Surface stress effect on nonlinear dynamical performance of nanobeam-type piezoelectric energy harvesters via meshless collocation technique

Abstract

The chief point of the present study is to analyze numerically the surface stress effects on the nonlinear dynamic performance of nanosized lightweight piezoelectric bridge-type energy harvesters having agglomerated nanocomposite passive bulk. In this regard, the Gurtin-Murdoch continuum elasticity is formulated based upon the quasi-3D beam theory incorporating the relevant surface elastic constants as well as the surface residual stress. Afterwards, an effective numerical solving procedure employing the meshless collocation technique is developed to discretize the nonlinear governing equations via a combination of the polynomial as well as multiquadric basis functions to avoid any possible singularity.
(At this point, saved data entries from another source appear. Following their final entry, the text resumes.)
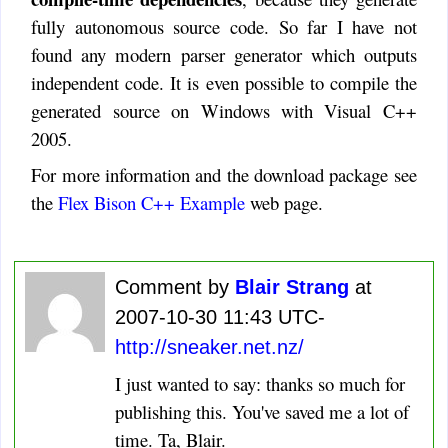
fully autonomous source code. So far I have not
found any modern parser generator which outputs
independent code. It is even possible to compile the
generated source on Windows with Visual C++
2005.
For more information and the download package see
the
Flex Bison C++ Example
web page.
Comment by
Blair Strang
at
2007-10-30 11:43 UTC-
http://sneaker.net.nz/
I just wanted to say: thanks so much for
publishing this. You've saved me a lot of
time. Ta, Blair.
It is indicated that the surface stress effects result in to decrease the peaks of achieved voltage from the nonlinear dynamical response of nanobeam-type energy harvesters, but the associated frequency increases. Accordingly, for simply supported nanosized energy harvesters having the thickness of 50 nm, 20 nm, and 10 nm, the reductions in the average achieved voltage in order are about 7.79%, 25.57%, and 37.98%, but the required time decreases from 40.41 μs to 39.78 μs, from 35.17 μs to 33.57 μs, and from 28.37 μs to 26.46 μs, respectively. On the other hand, for clamped nanosized energy harvesters having the thickness of 50 nm, 20 nm, and 10 nm, the reductions in the average achieved voltage due to the surface stress effects are, respectively, about 8.33%, 27.35%, and 48.85%, but the required time decreases from 38.92 μs to 38.43 μs, from 33.42 μs to 32.04 μs, and from 26.58 μs to 24.62 μs, respectively.